Trent A. Basarsky

Spreading depression (SD) was analyzed in hippocampal and neocortical brain slices by imaging intrinsic optical signals in combination with either simultaneous electrophysiological recordings or imaging of intracellular calcium dynamics. The goal was to determine the roles of intracellular calcium (Ca2+int) waves in the generation and propagation of SD. Imaging of intrinsic optical signals in the hippocampus showed that ouabain consistently induced SD, which characteristically started in the CA1 region, propagated at 15-35 micrometer/sec, and traversed across the hippocampal fissure to the dentate gyrus. In the dendritic regions of both CA1 and the dentate gyrus, SD caused a transient increase in light transmittance, characterized by both a rapid onset and a rapid recovery. In contrast, in the cell body regions the transmittance increase was prolonged. Simultaneous imaging of intracellular calcium and intrinsic optical signals revealed that a slow Ca2+int increase preceded any change in transmittance. Additionally, a wave of increased Ca2+int typically propagated many seconds ahead of the change in transmittance. These calcium increases were also observed in individual astrocytes injected with calcium orange, indicating that Ca2+int waves were normally associated with SD. However, when hippocampal slices were incubated in calcium-free/EGTA external solutions, SD was still observed, although Ca2+int waves were completely abolished. Under these conditions SD had a comparable peak increase in transmittance but a slower onset and a faster recovery. These results demonstrate that although there are calcium dynamics associated with SD, these increases are not necessary for the initiation or propagation of spreading depression.

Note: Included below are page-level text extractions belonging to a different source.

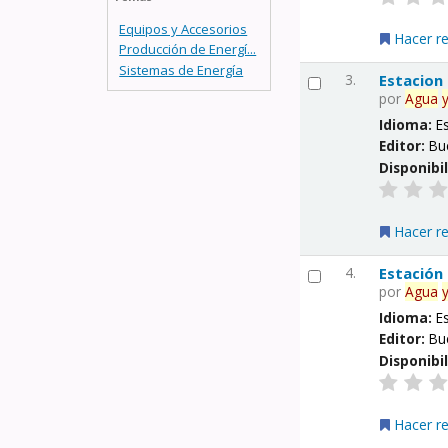
Equipos y Accesorios
Hacer r
Producción de Energí...
Sistemas de Energía
3.
Estacion
por
Agua
Idioma:
E
Editor:
Bu
Disponibi
Hacer r
4.
Estación
por
Agua
Idioma:
E
Editor:
Bu
Disponibi
Hacer r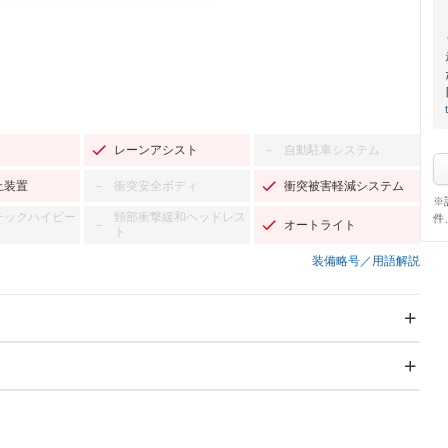
レーンアシスト
自動駐車システム
－
止装置
衝突安全ボディ
衝突被害軽減システム
－
※
チックハイビー
頸部衝撃緩和ヘッドレス
件
オートライト
－
ト
装備略号／用語解説
スライドドア
サンルーフ
－
－
Wエアコン
リフトアップ
－
－
TV：フルセグ
パワーステアリング
パワーウィンドウ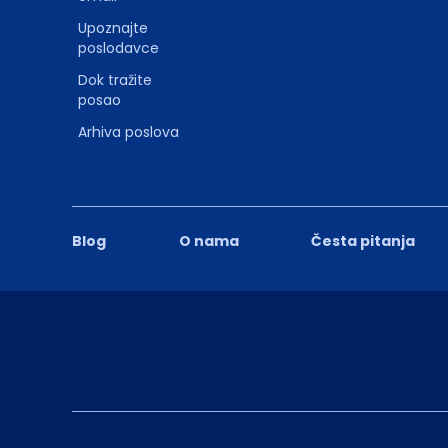
Upoznajte
poslodavce
Dok tražite
posao
Arhiva poslova
Blog
O nama
Česta pitanja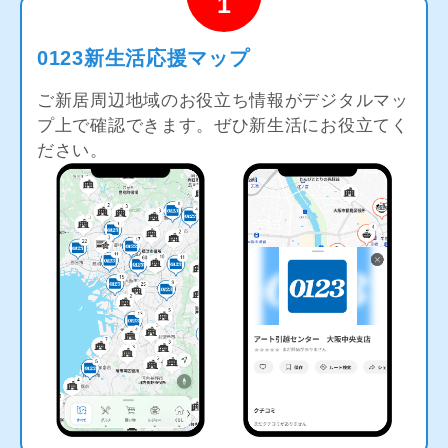
1
0123新生活応援マップ
ご新居周辺地域のお役立ち情報がデジタルマッ
プ上で確認できます。ぜひ新生活にお役立てく
ださい。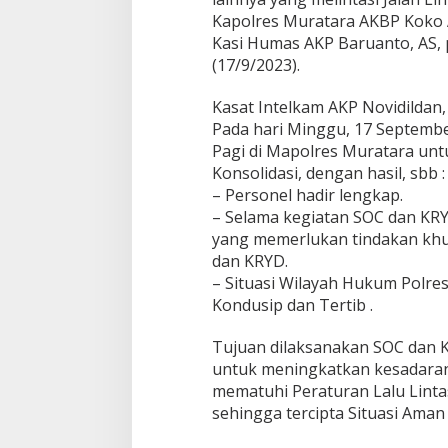
u
Kapolres Muratara AKBP Koko A
m
Kasi Humas AKP Baruanto, AS,
M
u
(17/9/2023).
r
a
Kasat Intelkam AKP Novidildan,
t
Pada hari Minggu, 17 Septembe
a
Pagi di Mapolres Muratara un
r
a
Konsolidasi, dengan hasil, sbb :
– Personel hadir lengkap.
– Selama kegiatan SOC dan KRYD
yang memerlukan tindakan khu
dan KRYD.
– Situasi Wilayah Hukum Polr
Kondusip dan Tertib .
Tujuan dilaksanakan SOC dan K
untuk meningkatkan kesadara
mematuhi Peraturan Lalu Linta
sehingga tercipta Situasi Ama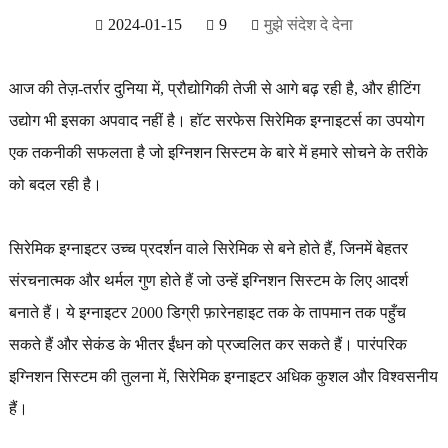
2024-01-15
9
मुझे संदेश दे देना
आज की तेज़-तर्रार दुनिया में, प्रौद्योगिकी तेजी से आगे बढ़ रही है, और हीटिंग
उद्योग भी इसका अपवाद नहीं है। हॉट सरफेस सिरेमिक इग्नाइटर्स का उपयोग
एक तकनीकी सफलता है जो इग्निशन सिस्टम के बारे में हमारे सोचने के तरीके
को बदल रही है।
सिरेमिक इग्नाइटर उच्च प्रदर्शन वाले सिरेमिक से बने होते हैं, जिनमें बेहतर
संरचनात्मक और थर्मल गुण होते हैं जो उन्हें इग्निशन सिस्टम के लिए आदर्श
बनाते हैं। ये इग्नाइटर 2000 डिग्री फ़ारेनहाइट तक के तापमान तक पहुँच
सकते हैं और सेकंड के भीतर ईंधन को प्रज्वलित कर सकते हैं। पारंपरिक
इग्निशन सिस्टम की तुलना में, सिरेमिक इग्नाइटर अधिक कुशल और विश्वसनीय
हैं।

Astrocytes, a sub-type of glial cell in the central nervous system, can release the excitatory transmitters glutamate and aspartate in response to elevated levels of internal calcium. To investigate potential release mechanisms that may be present in these cells we have determined whether protein components of the neuronal secretory apparatus are expressed in astrocytes. Western blots, immunocytochemistry and RT PCR demonstrate that astrocytes express cellubrevin, synaptobrevin II and syntaxin, proteins known to form a macromolecular fusion complex. However, SNAP-25 which is another neuronal protein of the fusion complex, was not detected. Astrocyte cellubrevin and synaptobrevin II were also shown to be sensitive to the proteolytic activity of tetanus toxin. Together these data indicate that astrocytes express some proteins that are known to form a fusion complex indicating that regulated exocytosis might mediate calcium-regulated transmitter release from these cells.

Volume-sensitive organic anion channels (VSOACs) in astrocytes are activated by cell swelling and are permeable to organic anions, such as glutamate and taurine. We have examined the release of glutamate through VSOACs during the propagation of spreading depression (SD). SD was induced by bath application of ouabain in hippocampal brain slices and was monitored by imaging intrinsic optical signals, a technique that provides a measure of cellular swelling. The onset of SD was associated with increased light transmittance, confirming previous studies that cellular swelling occurs during SD. NMDA receptor antagonists, either noncompetitive (MK-801, 10-50 microM) or competitive (CGS-17355, 100 microM), reduced the rate of propagation of SD, indicating that glutamate release contributes to SD onset. SD still occurred in zero Ca(2+)-EGTA (0-Ca(2+)-EGTA) solution, a manipulation that depresses synaptic transmission. HPLC measurements indicated that, even in this solution, there was significant glutamate release. Two lines of experiments indicated that glutamate was released through VSOACs during SD. First, 5-nitro-2-(3-phenylpropylamino) benzoic acid (NPPB), a blocker of VSOACs, depressed the rate of propagation of SD in a manner similar to NMDA antagonists. Second, NPPB inhibited the release of glutamate during SD in 0-Ca(2+)-EGTA external solution. These results indicate that cellular swelling during SD causes the activation of VSOACs and the release of glutamate by permeation through this channel. Cellular swelling is a result of neuronal activity and is observed during excitotoxicity. Therefore, glutamate release from VSOAC activation could occur under conditions of cell swelling and contribute to excitotoxic damage.